Przychody ze sprzedaży grupy Wittchen, producenta m.in. markowych torebek skórzanych, wyniosły 75,6 mln zł w pierwszych sześciu miesiącach 2017 r. i były wyższe o 21 proc. w skali roku - poinformowała spółka.
Ze sprzedaży detalicznej, czyli w sklepach pod marką firmy i w internecie przychody wyniosły w pierwszym półroczu 65,9 mln zł i były wyższe o 23 proc. rok do roku. Dużo gorsza dynamika widoczna była w segmencie tzw. business to business (B2B) a co nie jest tajemnicą są to głównie przychody ze współpracy z siecią Lidl.

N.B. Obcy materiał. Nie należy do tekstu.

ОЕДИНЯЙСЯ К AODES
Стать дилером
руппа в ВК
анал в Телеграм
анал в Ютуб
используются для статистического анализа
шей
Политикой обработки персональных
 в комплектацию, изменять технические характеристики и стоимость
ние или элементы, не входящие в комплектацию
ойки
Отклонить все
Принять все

Osiągnęły one poziom 9,4 mln zł w pierwszych sześciu miesiącach roku i były wyższe o 11 proc. w porównaniu z ubiegłym rokiem. Jak widać tempo wzrostu jest o wiele niższe niż ogółu przychodów spółki, co świadczy o tym, że Lidl przynajmniej w tym roku nie był kluczowy dla rozwoju Wittchena.

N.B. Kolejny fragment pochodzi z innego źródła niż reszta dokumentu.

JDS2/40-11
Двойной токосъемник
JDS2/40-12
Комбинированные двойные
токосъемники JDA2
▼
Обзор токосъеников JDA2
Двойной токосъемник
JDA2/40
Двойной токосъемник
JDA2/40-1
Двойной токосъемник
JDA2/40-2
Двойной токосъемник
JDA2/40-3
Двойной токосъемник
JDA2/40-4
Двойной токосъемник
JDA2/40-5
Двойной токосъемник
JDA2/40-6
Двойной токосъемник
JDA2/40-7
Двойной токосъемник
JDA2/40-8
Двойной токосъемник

Zobacz również: Rząd rusza na wojnę z foliowymi torbami w sklepach
Z informacji w raportach Wittchena wynika, że sprzedaż do Lidla dała w ubiegłym roku polskiej firmie 10,8 proc. całorocznych przychodów. Rok wcześniej było to 11,7 proc. Jednak w informacjach od początku bieżącego roku podano, że kontrakty z siecią dyskontów wzrosły o jedną czwartą. Większość będzie realizowana najwyraźniej w drugiej połowie roku.
Łączne zamówienia Lidla wynoszą 26,8 mln zł na cały rok. W ubiegłym roku było to 21,4 mln zł, choć ostatecznie realna sprzedaż doszła do poziomu "tylko" 18,3 mln zł.
Wittchen jest sprzedawcą dodatków i akcesoriów skórzanych. Prowadzi także sprzedaż obuwia i odzieży skórzanej oraz akcesoriów podróżnych. Spółka jest notowana na GPW od 2015 r. Jej skonsolidowane przychody ze sprzedaży sięgnęły 170 mln zł w 2016 r.